This s-f novel was first written during 1997-1998. It was almost immediately outdated by real-world technological advances. Nevertheless, it has had several new editions including this latest (2012) by Legion Publishing, proving that technological obsolescence cannot keep a good s-f story down. (How many futuristic thrillers about the Americans vs. the Soviets vying for world domination were rendered obsolete by the demise of the Soviet Union in 1991? Yet the best of them are still suspenseful political thrillers.)
In the undated but near future, biotechnological advances in decoding the human genome and DNA manipulation plus genetic splicing have enabled the human body to be turned into, well, almost anything organic; although the horrendously expensive cost limits this to a mostly theoretical breakthrough. The movie studio that aging star actor Jack Strafford is contracting to is willing to pay that price for the publicity value of converting Strafford into a genuine humanoid White Rabbit to play that role in a big-budget remake of Alice in Wonderland. Strafford’s initial refusal is turned to agreement by the studio’s promise to not only restore his human body after the shoot, but to recreate his younger, mid-20s body instead of his aging one. The transmutation process takes months in an artificial womb, and when Strafford wakes up, he is not a human-rabbit hybrid but an almost total rabbit, with human intelligence but a rabbit’s instincts. During his transmutation there was a terrorist nuclear bombing of Tokyo, a worldwide panic and major depression, and his movie studio went bankrupt before finishing paying for his extreme makeover. The medical technicians at Trans-Tech Genetics did all that they could for him with their own money, but Strafford is still left a small freak hopping about in a human world.

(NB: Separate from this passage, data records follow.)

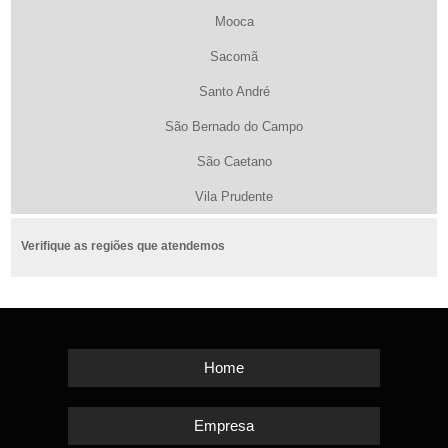
Mooca
Sacomã
Santo André
São Bernado do Campo
São Caetano
Vila Prudente
Verifique as regiões que atendemos
Home
Empresa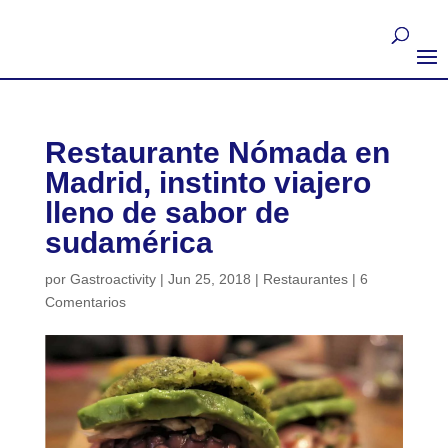
Restaurante Nómada en
Madrid, instinto viajero
lleno de sabor de
sudamérica
por
Gastroactivity
|
Jun 25, 2018
|
Restaurantes
|
6
Comentarios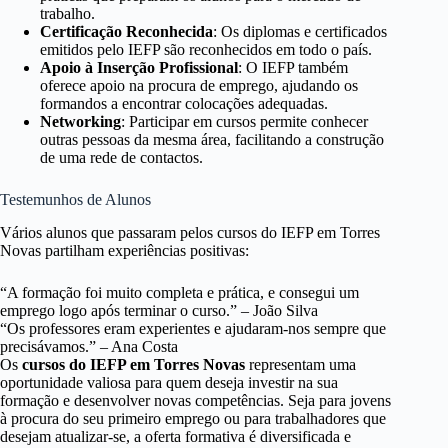
trabalho.
Certificação Reconhecida
: Os diplomas e certificados
emitidos pelo IEFP são reconhecidos em todo o país.
Apoio à Inserção Profissional
: O IEFP também
oferece apoio na procura de emprego, ajudando os
formandos a encontrar colocações adequadas.
Networking
: Participar em cursos permite conhecer
outras pessoas da mesma área, facilitando a construção
de uma rede de contactos.
Testemunhos de Alunos
Vários alunos que passaram pelos cursos do IEFP em Torres
Novas partilham experiências positivas:
“A formação foi muito completa e prática, e consegui um
emprego logo após terminar o curso.” – João Silva
“Os professores eram experientes e ajudaram-nos sempre que
precisávamos.” – Ana Costa
Os
cursos do IEFP em Torres Novas
representam uma
oportunidade valiosa para quem deseja investir na sua
formação e desenvolver novas competências. Seja para jovens
à procura do seu primeiro emprego ou para trabalhadores que
desejam atualizar-se, a oferta formativa é diversificada e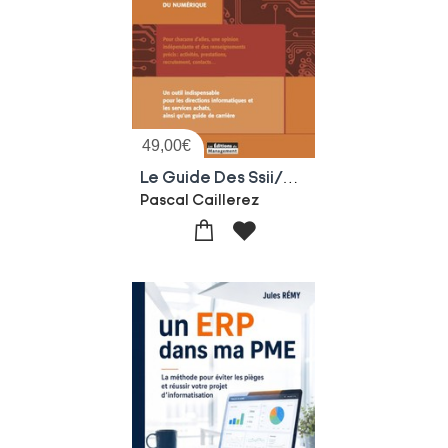
49,00
€
Le Guide Des Ssii/esn ; Les 70 Premieres Ssii Et Entreprises De Services Du Numerique (4e Edition)
Pascal Caillerez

In the first part of the novel, Strafford and a similarly-modified chimpanzee-man (a scientist who was modified to study chimps in the wild, and was stuck when the new depression made his reconversion into a human impossible) set up a secluded refuge for themselves in rural Alabama. The local townsfolk are sympathetic to Strafford’s and Rupert’s condition and as supportive as they can be, but Strafford has to permanently struggle against his new lapine instincts to run from loud noises, dogs, and towering humans. Suddenly he and Rupert get a real threat to guard against. The Holy Congregation, Sword of the Lord is a fanatical cult that equates human animalism with Satanism. Strafford and Rupert are forced to spend all their savings on anti-terrorist security. Strafford finds a new source of income in a return to show business plus celebrity endorsements. (The Produce Grower’s Association is eager to have a genuine talking rabbit endorse their vegetables.)

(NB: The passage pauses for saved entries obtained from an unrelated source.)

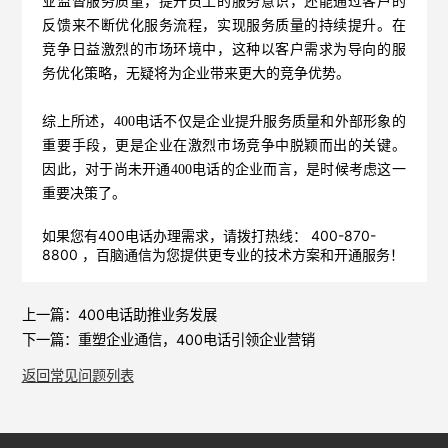
业监督服务质量，提升员工的服务意识，还能通过客户的
反馈来不断优化服务流程，实现服务质量的持续提升。在
竞争日益激烈的市场环境中，这种以客户需求为导向的服
务优化策略，无疑将为企业带来更大的竞争优势。
综上所述，400电话不仅是企业提升服务质量和外部形象的
重要手段，更是企业在激烈市场竞争中脱颖而出的关键。
因此，对于尚未开通400电话的企业而言，是时候考虑这一
重要决策了。
如果您有400电话办理需求，请拨打热线： 400-870-
8800 ，
百脑通信
为您提供更专业的技术方案和开通服务！
上一篇：
400电话助推业务发展
下一篇：
重塑企业通信，400电话引领企业营销
返回常见问题列表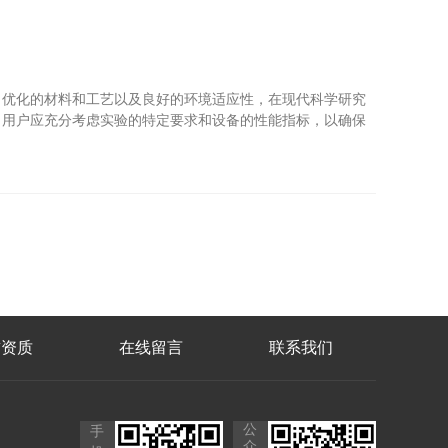
优化的材料和工艺以及良好的环境适应性，在现代科学研究
，用户应充分考虑实验的特定要求和设备的性能指标，以确保
誉资质
在线留言
联系我们
公
手
众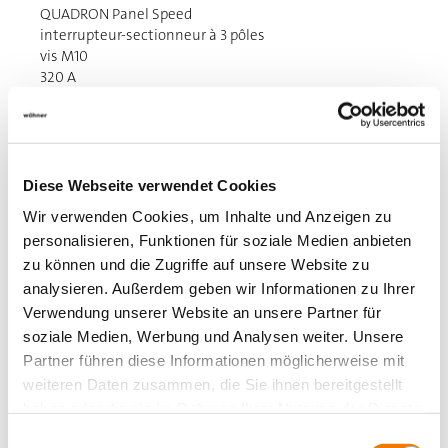
QUADRON Panel Speed
interrupteur-sectionneur à 3 pôles
vis M10
320 A
for mounting plate
Plus
Diese Webseite verwendet Cookies
Wir verwenden Cookies, um Inhalte und Anzeigen zu
personalisieren, Funktionen für soziale Medien anbieten
zu können und die Zugriffe auf unsere Website zu
analysieren. Außerdem geben wir Informationen zu Ihrer
Verwendung unserer Website an unsere Partner für
soziale Medien, Werbung und Analysen weiter. Unsere
Partner führen diese Informationen möglicherweise mit
weiteren Daten zusammen, die Sie ihnen bereitgestellt
haben oder die sie im Rahmen Ihrer Nutzung der Dienste
gesammelt haben.
Einwilligungsauswahl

But then a new enemy tries to kill him and Rupert, and this new adversary is much more clandestine, efficient, and ruthless than the religious fanatics. Strafford, as a rabbit, barely survives a well-plotted seemingly escape-proof death trap. The mystery is increased when the authorities find leads to a foreign source, and Strafford’s case takes on international political dimensions. The adventure finally takes Strafford to the Orient to confront his nemesis in person.

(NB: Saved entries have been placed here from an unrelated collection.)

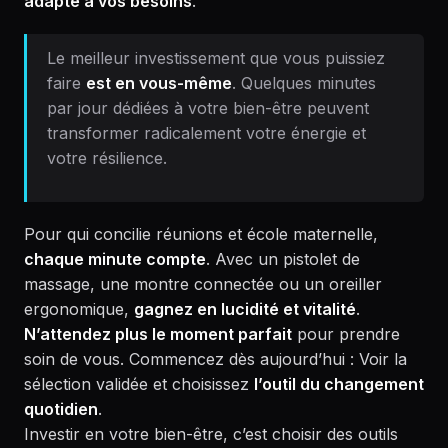
adapté à vos besoins
.
Le meilleur investissement que vous puissiez
faire
est en vous-même
. Quelques minutes
par jour dédiées à votre bien-être peuvent
transformer radicalement votre énergie et
votre résilience.
Pour qui concilie réunions et école maternelle,
chaque minute compte
. Avec un pistolet de
massage, une montre connectée ou un oreiller
ergonomique,
gagnez en lucidité et vitalité
.
N’attendez plus le moment parfait
pour prendre
soin de vous. Commencez dès aujourd’hui : Voir la
sélection validée et choisissez
l’outil du changement
quotidien
.
Investir en votre bien-être, c’est choisir des outils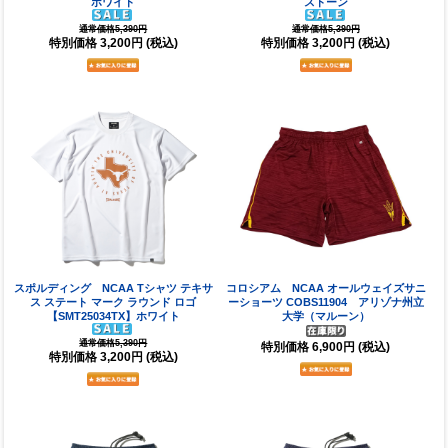
ホワイト
ストーン
通常価格5,390円
通常価格5,390円
特別価格
3,200円
(税込)
特別価格
3,200円
(税込)
スポルディング NCAA Tシャツ テキサ
コロシアム NCAA オールウェイズサニ
ス ステート マーク ラウンド ロゴ
ーショーツ COBS11904 アリゾナ州立
【SMT25034TX】ホワイト
大学（マルーン）
通常価格5,390円
特別価格
6,900円
(税込)
特別価格
3,200円
(税込)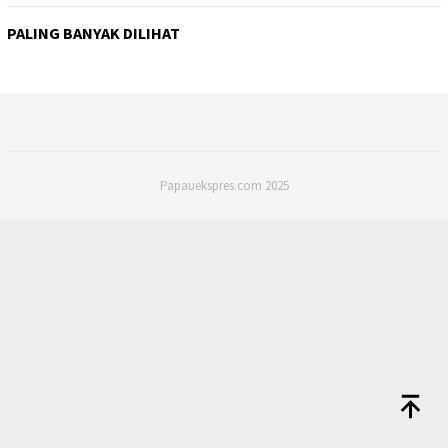
PALING BANYAK DILIHAT
Papauekspres.com 2025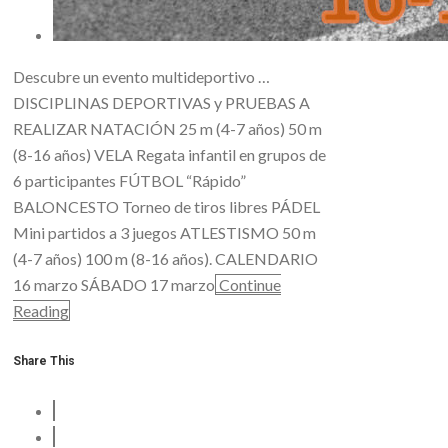
Descubre un evento multideportivo …
DISCIPLINAS DEPORTIVAS y PRUEBAS A
REALIZAR NATACIÓN 25 m (4-7 años) 50 m
(8-16 años) VELA Regata infantil en grupos de
6 participantes FÚTBOL “Rápido”
BALONCESTO Torneo de tiros libres PÁDEL
Mini partidos a 3 juegos ATLESTISMO 50 m
(4-7 años) 100 m (8-16 años). CALENDARIO
16 marzo SÁBADO 17 marzo
Continue
Reading
Share This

Geusz has written a s-f novel that seems too fantastic to take seriously, but although it does contain some deliberate humor, it succeeds as a plausible high-tech suspense thriller. How is it technologically outdated? Advances in computer graphic imagery (CGI) have enabled the movie industry by the late 2000s to create realistic-looking animal-men without having to bioengineer humans. In fact, the Disney studio and director Tim Burton made a very convincing while grotesquely-unrealistic-looking CGI Alice in Wonderland in 2010,with a realistic humanoid White Rabbit voiced by Michael Sheen. (Also a Cheshire Cat, a March Hare, numerous liveried frog footmen, and other real-looking funny-animal characters.) Is human-into-animal transmutation completely obsolete? For cinematic purposes, yes. Geusz and other s-f authors may still be able to create other plausible uses for it
Disclosure: A free copy of this book was furnished by the publisher for review, but providing a copy did not guarantee a review. This information is provided per the regulations of the Federal Trade Commission. Thoughts and opinions are that of the reviewer.